Dissonanz im Jazzbüro

Für die Zukunft mehr Effizienz erhofft: Intern stark umstrittene Umstrukturierung in Sack und Tüten  ■ Von Ariane Dandorfer

Vor fast vier Wochen ist der dem experimentellen Jazz zugeneigte Musikerverein TonArt aus dem Dachverband Jazzbüro rausgeflogen. Offizielle Begründung des Dachverbandes: TonArt habe sich vereinsschädigend verhalten. Als Beweis wurde der offene Brief Peter Niklas Wilsons von TonArt he-rangezogen, von dem sich die restlichen TonArt-Mitglieder nicht dis-tanzieren wollten. Wilson kritisiert darin, dass sich das neu strukturierte Jazzbüro ausschließlich aus „Wunschkandidaten“ von Heinz-Erich Gödecke, dem Vorsitzenden des Jazzbüros in seiner alten Form, zusammensetzen soll. Eine „Suspendierung demokratischer Spielregeln“ meint Wilson hier auszumachen und sieht das Jazzbüro zu einem „geschlossenen Zirkel handverlesener Jazz-Honoratioren“ verkommen.

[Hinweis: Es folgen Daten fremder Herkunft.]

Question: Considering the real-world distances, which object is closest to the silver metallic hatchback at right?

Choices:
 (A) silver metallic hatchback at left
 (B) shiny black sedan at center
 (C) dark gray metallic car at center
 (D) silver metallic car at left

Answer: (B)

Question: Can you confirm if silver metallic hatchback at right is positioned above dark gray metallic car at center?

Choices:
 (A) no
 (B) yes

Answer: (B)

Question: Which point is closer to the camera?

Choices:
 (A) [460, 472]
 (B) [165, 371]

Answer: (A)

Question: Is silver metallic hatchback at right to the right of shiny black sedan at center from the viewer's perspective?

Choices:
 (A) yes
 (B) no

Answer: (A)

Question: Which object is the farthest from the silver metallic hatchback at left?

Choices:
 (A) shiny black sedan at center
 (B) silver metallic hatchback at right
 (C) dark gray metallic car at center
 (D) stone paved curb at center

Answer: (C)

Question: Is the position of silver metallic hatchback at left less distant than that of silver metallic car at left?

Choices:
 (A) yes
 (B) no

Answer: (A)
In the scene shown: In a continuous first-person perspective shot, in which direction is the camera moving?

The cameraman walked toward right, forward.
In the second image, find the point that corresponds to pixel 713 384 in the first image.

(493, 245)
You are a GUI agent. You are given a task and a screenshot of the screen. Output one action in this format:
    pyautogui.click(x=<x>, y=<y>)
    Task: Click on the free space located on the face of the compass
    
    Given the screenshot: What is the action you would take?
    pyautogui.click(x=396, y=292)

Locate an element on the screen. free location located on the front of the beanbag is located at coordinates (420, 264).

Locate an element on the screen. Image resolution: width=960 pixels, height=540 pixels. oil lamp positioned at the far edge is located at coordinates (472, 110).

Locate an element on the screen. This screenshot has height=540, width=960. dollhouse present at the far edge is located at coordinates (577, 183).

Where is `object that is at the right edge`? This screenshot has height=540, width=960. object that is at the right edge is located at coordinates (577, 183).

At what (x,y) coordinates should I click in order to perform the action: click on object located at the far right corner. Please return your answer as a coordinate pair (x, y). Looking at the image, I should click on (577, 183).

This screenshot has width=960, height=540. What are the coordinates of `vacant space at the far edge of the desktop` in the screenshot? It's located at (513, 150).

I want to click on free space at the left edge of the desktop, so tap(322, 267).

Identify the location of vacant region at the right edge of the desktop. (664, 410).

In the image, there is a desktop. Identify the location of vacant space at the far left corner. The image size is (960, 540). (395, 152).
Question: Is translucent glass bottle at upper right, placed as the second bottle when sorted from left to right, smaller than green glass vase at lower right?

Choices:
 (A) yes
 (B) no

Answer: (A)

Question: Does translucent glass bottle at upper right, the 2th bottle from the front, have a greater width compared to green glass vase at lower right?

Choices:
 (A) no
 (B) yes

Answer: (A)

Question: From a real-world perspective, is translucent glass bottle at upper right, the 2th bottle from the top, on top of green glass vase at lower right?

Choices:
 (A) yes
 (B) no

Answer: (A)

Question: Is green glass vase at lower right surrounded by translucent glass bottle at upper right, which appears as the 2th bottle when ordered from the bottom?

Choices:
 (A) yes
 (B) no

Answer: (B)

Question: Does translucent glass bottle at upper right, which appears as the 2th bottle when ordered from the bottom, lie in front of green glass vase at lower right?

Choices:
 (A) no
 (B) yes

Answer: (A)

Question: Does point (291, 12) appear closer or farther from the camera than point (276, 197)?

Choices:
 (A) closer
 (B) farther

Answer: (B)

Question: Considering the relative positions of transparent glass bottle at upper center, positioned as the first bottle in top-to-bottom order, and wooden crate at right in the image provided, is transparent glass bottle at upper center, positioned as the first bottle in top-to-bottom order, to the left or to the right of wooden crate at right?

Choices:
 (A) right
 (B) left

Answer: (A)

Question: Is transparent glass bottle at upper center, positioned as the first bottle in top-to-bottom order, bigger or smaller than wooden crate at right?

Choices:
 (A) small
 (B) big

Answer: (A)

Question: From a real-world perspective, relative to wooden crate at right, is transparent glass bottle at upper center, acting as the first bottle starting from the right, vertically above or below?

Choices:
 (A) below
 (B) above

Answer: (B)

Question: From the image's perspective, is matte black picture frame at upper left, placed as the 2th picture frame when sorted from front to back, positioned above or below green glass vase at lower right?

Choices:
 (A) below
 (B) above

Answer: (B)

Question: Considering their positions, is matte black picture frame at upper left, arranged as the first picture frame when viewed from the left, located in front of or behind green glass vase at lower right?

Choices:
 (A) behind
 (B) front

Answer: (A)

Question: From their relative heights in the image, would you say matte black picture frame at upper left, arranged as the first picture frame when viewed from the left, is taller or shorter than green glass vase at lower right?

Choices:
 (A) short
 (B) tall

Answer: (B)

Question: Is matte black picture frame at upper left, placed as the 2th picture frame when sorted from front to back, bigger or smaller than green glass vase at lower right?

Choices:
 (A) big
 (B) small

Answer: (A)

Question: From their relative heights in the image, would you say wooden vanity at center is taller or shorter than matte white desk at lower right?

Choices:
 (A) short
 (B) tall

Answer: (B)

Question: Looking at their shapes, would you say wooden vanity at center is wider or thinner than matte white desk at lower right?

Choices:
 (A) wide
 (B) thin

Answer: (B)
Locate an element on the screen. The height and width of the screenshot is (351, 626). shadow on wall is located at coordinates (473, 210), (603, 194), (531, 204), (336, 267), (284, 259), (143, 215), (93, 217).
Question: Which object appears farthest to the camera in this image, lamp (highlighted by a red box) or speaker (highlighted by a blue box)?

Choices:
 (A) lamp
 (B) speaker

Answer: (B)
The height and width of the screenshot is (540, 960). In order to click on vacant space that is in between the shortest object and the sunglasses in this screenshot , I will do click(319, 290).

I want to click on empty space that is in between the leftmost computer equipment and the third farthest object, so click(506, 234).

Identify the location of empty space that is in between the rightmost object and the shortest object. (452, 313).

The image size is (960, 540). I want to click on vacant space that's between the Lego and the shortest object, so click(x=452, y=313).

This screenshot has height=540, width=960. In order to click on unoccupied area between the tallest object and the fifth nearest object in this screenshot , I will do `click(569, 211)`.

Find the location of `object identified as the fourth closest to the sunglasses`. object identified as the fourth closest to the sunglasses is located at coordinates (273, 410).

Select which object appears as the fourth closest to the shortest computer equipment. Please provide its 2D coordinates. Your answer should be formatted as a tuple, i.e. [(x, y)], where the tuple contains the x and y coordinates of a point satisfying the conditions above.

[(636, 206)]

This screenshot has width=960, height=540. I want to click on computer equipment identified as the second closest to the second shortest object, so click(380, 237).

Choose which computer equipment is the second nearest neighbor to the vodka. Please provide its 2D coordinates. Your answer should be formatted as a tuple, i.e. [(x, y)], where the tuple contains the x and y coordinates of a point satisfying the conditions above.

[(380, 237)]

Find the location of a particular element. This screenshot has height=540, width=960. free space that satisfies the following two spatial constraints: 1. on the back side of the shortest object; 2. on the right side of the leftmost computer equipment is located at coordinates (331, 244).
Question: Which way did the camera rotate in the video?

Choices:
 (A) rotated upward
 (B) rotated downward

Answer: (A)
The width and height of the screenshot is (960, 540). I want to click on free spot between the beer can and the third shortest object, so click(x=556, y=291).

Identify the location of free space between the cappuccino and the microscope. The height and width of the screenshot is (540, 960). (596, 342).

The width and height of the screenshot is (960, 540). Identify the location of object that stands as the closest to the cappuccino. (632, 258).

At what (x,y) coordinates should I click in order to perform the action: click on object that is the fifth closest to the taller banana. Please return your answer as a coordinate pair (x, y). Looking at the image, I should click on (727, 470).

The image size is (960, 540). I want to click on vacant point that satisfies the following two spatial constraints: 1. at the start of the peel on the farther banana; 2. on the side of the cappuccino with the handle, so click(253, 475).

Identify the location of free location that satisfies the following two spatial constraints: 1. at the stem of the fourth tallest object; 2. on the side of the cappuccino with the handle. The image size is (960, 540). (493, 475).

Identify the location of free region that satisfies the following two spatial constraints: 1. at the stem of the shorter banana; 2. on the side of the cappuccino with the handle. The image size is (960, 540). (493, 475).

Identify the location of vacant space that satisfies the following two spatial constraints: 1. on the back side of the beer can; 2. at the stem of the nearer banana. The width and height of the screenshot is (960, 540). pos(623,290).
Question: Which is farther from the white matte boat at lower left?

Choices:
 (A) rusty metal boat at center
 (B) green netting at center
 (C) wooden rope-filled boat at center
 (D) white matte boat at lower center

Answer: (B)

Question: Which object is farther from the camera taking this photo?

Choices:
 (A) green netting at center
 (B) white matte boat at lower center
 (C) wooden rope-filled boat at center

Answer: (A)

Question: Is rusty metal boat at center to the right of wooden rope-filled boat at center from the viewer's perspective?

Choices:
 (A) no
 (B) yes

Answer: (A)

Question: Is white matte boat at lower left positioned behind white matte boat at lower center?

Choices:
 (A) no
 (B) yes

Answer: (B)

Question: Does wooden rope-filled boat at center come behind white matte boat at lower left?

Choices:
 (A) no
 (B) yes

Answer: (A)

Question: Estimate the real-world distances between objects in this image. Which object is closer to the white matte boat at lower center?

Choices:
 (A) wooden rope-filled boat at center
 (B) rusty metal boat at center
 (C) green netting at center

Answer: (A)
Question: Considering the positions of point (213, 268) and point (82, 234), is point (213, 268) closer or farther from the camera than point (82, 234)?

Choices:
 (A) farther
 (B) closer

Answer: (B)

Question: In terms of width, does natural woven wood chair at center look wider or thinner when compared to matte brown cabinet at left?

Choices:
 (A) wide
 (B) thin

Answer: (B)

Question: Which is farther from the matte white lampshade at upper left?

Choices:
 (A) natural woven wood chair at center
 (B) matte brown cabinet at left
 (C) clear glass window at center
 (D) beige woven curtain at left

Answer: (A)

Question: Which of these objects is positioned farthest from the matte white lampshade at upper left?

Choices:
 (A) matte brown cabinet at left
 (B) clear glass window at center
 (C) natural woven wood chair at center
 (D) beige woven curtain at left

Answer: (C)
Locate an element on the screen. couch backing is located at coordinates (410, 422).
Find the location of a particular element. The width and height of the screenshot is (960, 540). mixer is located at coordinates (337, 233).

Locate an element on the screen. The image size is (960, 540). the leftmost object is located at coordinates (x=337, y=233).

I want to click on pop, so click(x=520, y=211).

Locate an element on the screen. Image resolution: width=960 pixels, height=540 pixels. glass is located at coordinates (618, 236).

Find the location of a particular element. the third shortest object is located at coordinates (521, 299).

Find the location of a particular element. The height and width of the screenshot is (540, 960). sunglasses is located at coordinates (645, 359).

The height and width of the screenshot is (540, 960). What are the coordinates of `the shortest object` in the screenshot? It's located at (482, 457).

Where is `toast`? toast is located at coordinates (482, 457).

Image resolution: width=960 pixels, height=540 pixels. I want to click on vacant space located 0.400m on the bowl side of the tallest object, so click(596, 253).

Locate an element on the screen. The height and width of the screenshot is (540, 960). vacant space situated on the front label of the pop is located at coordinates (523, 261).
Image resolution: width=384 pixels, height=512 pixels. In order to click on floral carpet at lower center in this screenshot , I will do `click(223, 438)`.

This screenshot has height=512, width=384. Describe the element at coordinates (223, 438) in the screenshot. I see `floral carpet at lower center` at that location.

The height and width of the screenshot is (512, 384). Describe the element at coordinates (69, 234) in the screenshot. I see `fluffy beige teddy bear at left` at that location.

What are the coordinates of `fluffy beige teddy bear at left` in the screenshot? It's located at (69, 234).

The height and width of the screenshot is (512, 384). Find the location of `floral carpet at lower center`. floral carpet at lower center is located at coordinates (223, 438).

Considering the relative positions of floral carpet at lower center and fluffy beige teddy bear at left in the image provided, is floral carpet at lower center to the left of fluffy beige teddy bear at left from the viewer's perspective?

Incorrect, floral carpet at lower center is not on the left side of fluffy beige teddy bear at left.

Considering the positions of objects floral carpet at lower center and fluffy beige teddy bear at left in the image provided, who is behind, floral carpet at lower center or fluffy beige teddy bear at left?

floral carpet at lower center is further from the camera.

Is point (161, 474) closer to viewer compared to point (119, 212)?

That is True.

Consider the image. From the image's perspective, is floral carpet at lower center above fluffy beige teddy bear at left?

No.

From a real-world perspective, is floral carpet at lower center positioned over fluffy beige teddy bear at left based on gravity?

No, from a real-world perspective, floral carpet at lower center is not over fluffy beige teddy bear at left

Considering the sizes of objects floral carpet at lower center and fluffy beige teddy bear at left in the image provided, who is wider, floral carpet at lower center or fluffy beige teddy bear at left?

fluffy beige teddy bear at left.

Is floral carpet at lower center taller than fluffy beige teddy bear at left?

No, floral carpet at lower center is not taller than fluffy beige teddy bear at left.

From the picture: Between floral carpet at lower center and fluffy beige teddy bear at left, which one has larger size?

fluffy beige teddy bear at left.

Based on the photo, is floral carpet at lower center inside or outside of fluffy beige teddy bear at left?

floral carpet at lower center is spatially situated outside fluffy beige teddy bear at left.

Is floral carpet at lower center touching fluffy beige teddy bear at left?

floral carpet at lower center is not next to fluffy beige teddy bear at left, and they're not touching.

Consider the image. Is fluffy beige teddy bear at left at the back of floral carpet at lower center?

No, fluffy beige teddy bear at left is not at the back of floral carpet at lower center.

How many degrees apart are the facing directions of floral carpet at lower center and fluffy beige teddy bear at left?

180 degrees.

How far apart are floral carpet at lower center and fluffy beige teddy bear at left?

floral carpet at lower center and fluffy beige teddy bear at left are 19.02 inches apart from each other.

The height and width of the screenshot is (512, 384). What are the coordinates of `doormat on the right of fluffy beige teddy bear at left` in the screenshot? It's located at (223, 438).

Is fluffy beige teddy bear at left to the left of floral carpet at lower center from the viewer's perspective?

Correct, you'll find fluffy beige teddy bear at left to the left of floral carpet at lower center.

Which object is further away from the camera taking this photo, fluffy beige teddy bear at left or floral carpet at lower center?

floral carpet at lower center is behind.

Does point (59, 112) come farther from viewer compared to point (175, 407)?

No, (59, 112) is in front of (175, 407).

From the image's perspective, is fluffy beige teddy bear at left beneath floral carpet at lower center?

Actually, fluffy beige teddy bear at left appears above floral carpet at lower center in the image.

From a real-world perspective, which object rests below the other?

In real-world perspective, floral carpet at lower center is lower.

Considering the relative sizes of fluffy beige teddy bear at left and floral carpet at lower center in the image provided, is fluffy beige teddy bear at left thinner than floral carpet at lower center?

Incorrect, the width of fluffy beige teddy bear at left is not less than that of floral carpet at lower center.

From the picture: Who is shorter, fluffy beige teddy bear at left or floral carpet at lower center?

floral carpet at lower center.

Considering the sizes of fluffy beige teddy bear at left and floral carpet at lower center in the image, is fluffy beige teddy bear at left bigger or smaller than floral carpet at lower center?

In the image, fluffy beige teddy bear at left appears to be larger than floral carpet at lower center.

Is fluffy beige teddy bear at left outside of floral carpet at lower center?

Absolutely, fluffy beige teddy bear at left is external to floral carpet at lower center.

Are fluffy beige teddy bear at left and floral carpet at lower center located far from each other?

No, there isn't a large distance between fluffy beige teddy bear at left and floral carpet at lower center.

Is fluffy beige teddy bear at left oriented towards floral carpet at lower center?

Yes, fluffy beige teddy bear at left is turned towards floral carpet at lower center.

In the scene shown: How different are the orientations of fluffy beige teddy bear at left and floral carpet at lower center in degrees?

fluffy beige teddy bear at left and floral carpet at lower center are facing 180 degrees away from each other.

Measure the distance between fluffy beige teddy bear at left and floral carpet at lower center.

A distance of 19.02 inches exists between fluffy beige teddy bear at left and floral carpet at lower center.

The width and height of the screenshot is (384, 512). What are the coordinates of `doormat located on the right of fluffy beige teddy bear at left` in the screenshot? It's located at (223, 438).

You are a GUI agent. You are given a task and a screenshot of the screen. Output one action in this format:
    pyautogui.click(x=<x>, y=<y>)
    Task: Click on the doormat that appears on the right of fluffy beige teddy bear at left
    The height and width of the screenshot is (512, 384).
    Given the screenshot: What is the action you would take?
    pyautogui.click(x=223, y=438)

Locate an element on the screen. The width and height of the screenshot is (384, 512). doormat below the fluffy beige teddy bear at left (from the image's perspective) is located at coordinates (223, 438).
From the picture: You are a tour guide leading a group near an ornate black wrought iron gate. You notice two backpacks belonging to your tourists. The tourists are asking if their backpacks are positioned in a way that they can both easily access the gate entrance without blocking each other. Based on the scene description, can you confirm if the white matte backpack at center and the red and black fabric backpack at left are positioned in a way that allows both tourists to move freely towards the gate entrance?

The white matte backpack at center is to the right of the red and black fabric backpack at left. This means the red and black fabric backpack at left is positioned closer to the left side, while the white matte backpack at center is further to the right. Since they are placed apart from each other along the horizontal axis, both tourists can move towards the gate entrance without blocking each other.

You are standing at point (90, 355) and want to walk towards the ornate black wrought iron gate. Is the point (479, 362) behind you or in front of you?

Das Jazzbüro war 1996 auf Ini-tiative der Kulturbehörde hin entstanden und hat das Ziel, Jazz einem breiteren Publikum in Hamburg nahe zu bringen: Es organisiert beispielsweise das jährliche Sommer-Festival in Planten un Blomen, gibt den Veranstaltungsflyer Jazzpress heraus und fungiert als Kontaktbörse für Veranstalter und Jazzszene. Der Dachverband beherbergte ursprünglich drei Vereine als Mitglieder: TonArt, JazzHaus, in dem hauptsächlich Modern-Mainstream-Jazzer vertreten sind, und JazzCulture, welches aber inzwischen nur noch auf dem Papier existiert.

Über musikalische Unterschiede wurde auf den Treffen auch gerne debattiert, aber daran schieden sich nicht die Geister. Und anfangs verlief die Zusammenarbeit gut, wie sich Wilson erinnert. „Wir hielten Gödecke für eine Integrationsfigur, weil er der improvisierten Musik nahe steht.“ Schließlich ist der Jazzhaus-Vorsitzende sogar Gründungsmitglied von TonArt und hat seiner eigenen Einschätzung nach experimentellere Jazzmusik nach Kräften gefördert. Als Beispiel verweist Gödecke auf das vom Jazzbüro im Herbst 2001 ausgerichtete Festival Open Jazz, auf dem mehrheitlich die Richtung improvisierter Jazzmusik vertreten war.

Dennoch fühlte TonArt sich nicht genügend repräsentiert im Jazzbüro. Auch deshalb, weil meinungsbildende Prozesse abgeblockt worden seien. „Gödecke hat lieber eigenmächtig gehandelt“, so Wilson.

Eigenmächtige Entscheidungen gibt der bisherige Dachverbandsvorsitzende auch unumwunden zu. „Sonst wäre überhaupt nichts mehr vorangegangen“, glaubt er. TonArt habe sich gegen alle Veränderungen und Erweiterungsmöglichkeiten gesperrt, obwohl diese seiner Meinung nach auch den experimentellen Jazzern zugute gekommen wären. Weil das Jazzbüro faktisch nur noch aus zwei Mitgliedern bestand, habe man sich bei Entscheidungen ständig einer Pattsituation gegenübergesehen.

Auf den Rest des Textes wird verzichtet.